Three years after 33 Days appeared in English, Oxford University Press published the diary Werth wrote when he reached Saint-Amour after his exodus on the roads, sub-titling it "A Secret Diary of Life in Vichy France." It is translated by David Ball. Had it not been “secret,” the authorities would have had two reasons for deporting its author to Auschwitz: not only was he Jewish, he was subversive. Deposition is his sharply observed, often ironic, almost daily record of life in the French countryside during the Occupation and, at the end, the insurrection during the liberation of Paris. If he had stayed there, he might have been one of the 50,000 Jews deported from the city and exterminated. Alone in his house, with the habit of writing, no other work, and the obvious impossibility of publishing during the war, he made entries in his diary almost every day: noting what people said, what he saw, and what he heard on the radio and read in the press, often with comments like this:
“Monsieur de Gaulle and General Catroux have been stripped of their French nationality.”
So has France.
The events “after the fall of France” described above are entered in the diary as they happened. When registering as Jewish, for example, Werth says he sang out the word “Jewish” as if he were singing the Marseillaise. He also uses his gifts as a novelist to give us portraits of the peasants, shopkeepers and railroad workers in and around the village of Saint-Amour. We see what they are like and hear, in their own words, what they think of Vichy—not much, though many trust Pétain—and how it affects their lives. The diary in French is 750 pages, far too long to be assigned in classrooms, but the English edition is less than half as long. It is his most important book in English to date.

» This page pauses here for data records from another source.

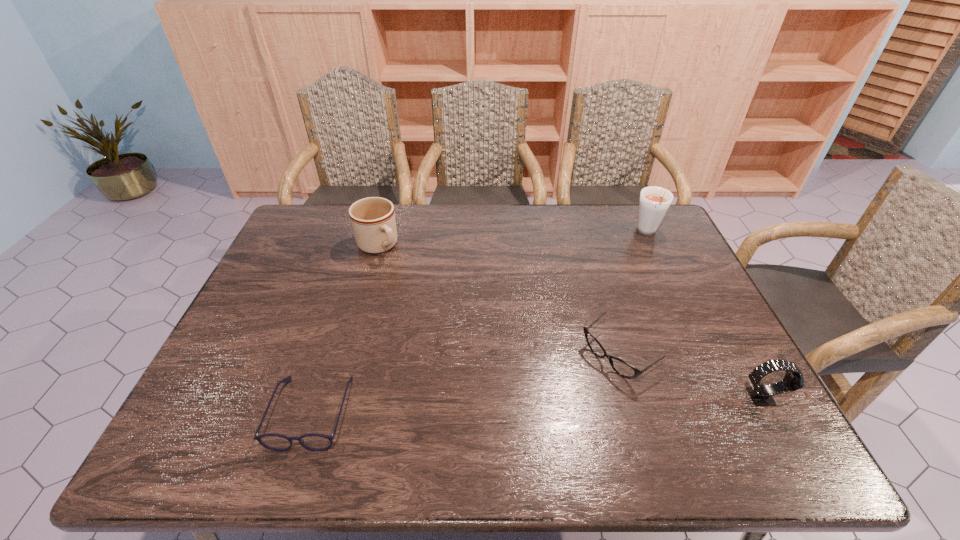 At what (x,y) coordinates should I click in order to perform the action: click on the left spectacles. Please return your answer as a coordinate pair (x, y). The image size is (960, 540). Looking at the image, I should click on (312, 441).

I want to click on watch, so tap(761, 395).

The width and height of the screenshot is (960, 540). Identify the location of mug. (373, 222).

Identify the location of root beer. click(x=654, y=202).

Locate an element on the screen. This screenshot has height=540, width=960. the third object from left to right is located at coordinates (624, 369).

The width and height of the screenshot is (960, 540). In order to click on vacant region located 0.200m on the side of the mug with the handle in this screenshot , I will do `click(420, 295)`.

Where is `blank space located 0.060m on the side of the mug with the handle`? blank space located 0.060m on the side of the mug with the handle is located at coordinates (396, 269).

The image size is (960, 540). What are the coordinates of `free region located 0.060m on the side of the mug with the handle` in the screenshot? It's located at (396, 269).

Find the location of a particular element. free space located on the drink side of the root beer is located at coordinates (614, 326).

What are the coordinates of `blank space located 0.340m on the drink side of the root beer` in the screenshot? It's located at (620, 311).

Werth returned to Paris in January 1944 but could only venture out at night until just before the Liberation. He describes the activities of a Resistance cell in their apartment: British aviators hid there until they could be smuggled out of the country. Résistants on the run hid out for a few days in their apartment and then set out for a new mission. In August, he reports the exciting advance of the Allied armies toward Paris and during the last week, he reports the street-fighting he saw in Paris during the liberation of the city. The diary ends with his capture of German prisoners huddled on a tank, and the triumphal parade of General de Gaulle down the Champs-Élysées.

Commemorative events

Various events were organized in 2005 to commemorate the fiftieth anniversary of Werth's death.